Their entire way of life will be overturned if they find out that the statistics for gay marriage and divorce are about the same as for hetero marriage and divorce. They would have to start thinking of us as actual people rather than a few shouting political terrorist perverts.

Christopher Waldrop

August 5th, 2009

JimInMa-
Thanks for clarifying. It’s so obvious I feel stupid for not realizing that suppressing the data would allow people who feel threatened by same-sex marriage to pretend it doesn’t exist.
And maybe I’m being overly naive and optimistic, but there is a possibility that same-sex divorce rates are lower than they are for heterosexual couples. I can understand why some might consider that a threat.

Jason D

August 5th, 2009

“And maybe I’m being overly naive and optimistic, but there is a possibility that same-sex divorce rates are lower than they are for heterosexual couples. I can understand why some might consider that a threat.”
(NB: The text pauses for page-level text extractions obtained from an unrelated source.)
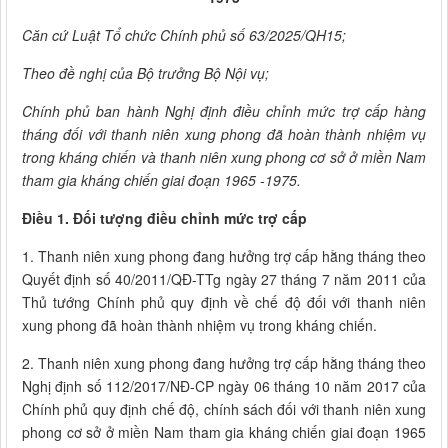
Căn cứ Luật Tổ chức Chính phủ số 63/2025/QH15;
Theo đề nghị của Bộ trưởng Bộ Nội vụ;
Chính phủ ban hành Nghị định điều chỉnh mức trợ cấp hàng
tháng đối với thanh niên xung phong đã hoàn thành nhiệm vụ
trong kháng chiến và thanh niên xung phong cơ sở ở miền Nam
tham gia kháng chiến giai đoạn 1965 -1975.
Điều 1. Đối tượng điều chỉnh mức trợ cấp
1. Thanh niên xung phong đang hưởng trợ cấp hằng tháng theo
Quyết định số 40/2011/QĐ-TTg ngày 27 tháng 7 năm 2011 của
Thủ tướng Chính phủ quy định về chế độ đối với thanh niên
xung phong đã hoàn thành nhiệm vụ trong kháng chiến.
2. Thanh niên xung phong đang hưởng trợ cấp hằng tháng theo
Nghị định số 112/2017/NĐ-CP ngày 06 tháng 10 năm 2017 của
Chính phủ quy định chế độ, chính sách đối với thanh niên xung
phong cơ sở ở miền Nam tham gia kháng chiến giai đoạn 1965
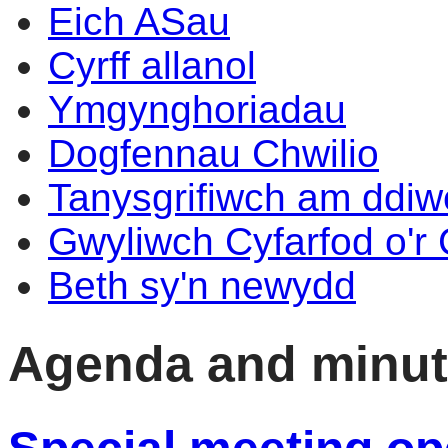
Eich ASau
Cyrff allanol
Ymgynghoriadau
Dogfennau Chwilio
Tanysgrifiwch am ddi
Gwyliwch Cyfarfod o'r
Beth sy'n newydd
Agenda and minu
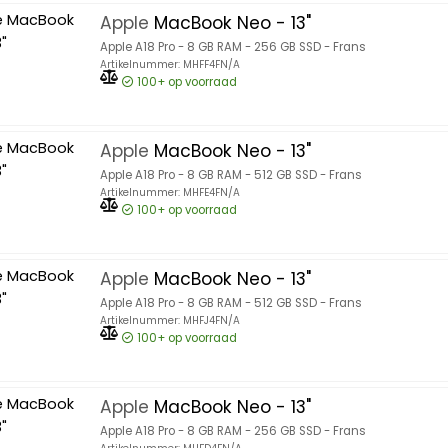
Apple
MacBook Neo - 13"
Apple A18 Pro - 8 GB RAM - 256 GB SSD - Frans
Artikelnummer: MHFF4FN/A
100+
op voorraad
Apple
MacBook Neo - 13"
Apple A18 Pro - 8 GB RAM - 512 GB SSD - Frans
Artikelnummer: MHFE4FN/A
100+
op voorraad
Apple
MacBook Neo - 13"
Apple A18 Pro - 8 GB RAM - 512 GB SSD - Frans
Artikelnummer: MHFJ4FN/A
100+
op voorraad
Apple
MacBook Neo - 13"
Apple A18 Pro - 8 GB RAM - 256 GB SSD - Frans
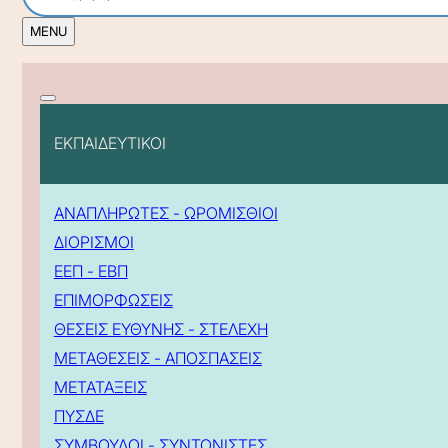
ΕΚΠΑΙΔΕΥΤΙΚΟΙ
ΑΝΑΠΛΗΡΩΤΕΣ - ΩΡΟΜΙΣΘΙΟΙ
ΔΙΟΡΙΣΜΟΙ
ΕΕΠ - ΕΒΠ
ΕΠΙΜΟΡΦΩΣΕΙΣ
ΘΕΣΕΙΣ ΕΥΘΥΝΗΣ - ΣΤΕΛΕΧΗ
ΜΕΤΑΘΕΣΕΙΣ - ΑΠΟΣΠΑΣΕΙΣ
ΜΕΤΑΤΑΞΕΙΣ
ΠΥΣΔΕ
ΣΥΜΒΟΥΛΟΙ - ΣΥΝΤΟΝΙΣΤΕΣ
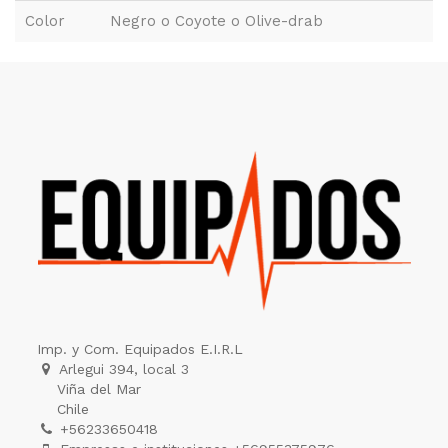
Color
Negro o Coyote o Olive-drab
Imp. y Com. Equipados E.I.R.L
Arlegui 394, local 3
Viña del Mar
Chile
+56233650418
My guess is that the divorce rate will be lower for LGBT couples…at first. Along with younger couples who decided to tie the knot recently, there are also a number of couples who’ve been defacto “married” for 10, 20, 30, 40+ years already — those couples are less likely to get legally married today and legally divorced tomorrow. But after we run out of older couples who have been waiting decades to get married, I think it will equalize.

Ephilei

August 7th, 2009

Is this only counting marriages that are legally recognized? If I have a same-sex marriage in Illinois recognized by friends and family but not Illinois, do I still get ignored?

chris colon

August 7th, 2009

I don’t understand why DOMA would prevent gay marriages from being counted. Illegal aliens are encouraged to participate in the census so that they can be counted. It is important to count everyone, and every category as well. Obviously, even though they are encouraged to participate, they probably don’t in great numbers. However, the point is that they are counted, and the fact that it is illegal for them to be in the country does not prevent the government from counting them. Makes no sense to me at all! I WANT ALL LEGAL GAY MARRIAGES COUNTED IN THE NEXT CENSUS AND I WILL ENCOURAGE/DEMAND THIS FROM MY REPRESENTATIVES IN D.C.. This is the kind of information that will help us to measure our efforts in the work of legalizing gay marriage, and not having the information makes it impossible to make any conclusions about legally married gay couples’ demographics and they all know that! Write to your representation in D.C. to force the counters to include legally married gay couples.

Timothy Kincaid

August 7th, 2009

Ephilei,

I’m not sure. My understanding is that they will release the number of those who tick the “married” box but are of the same sex.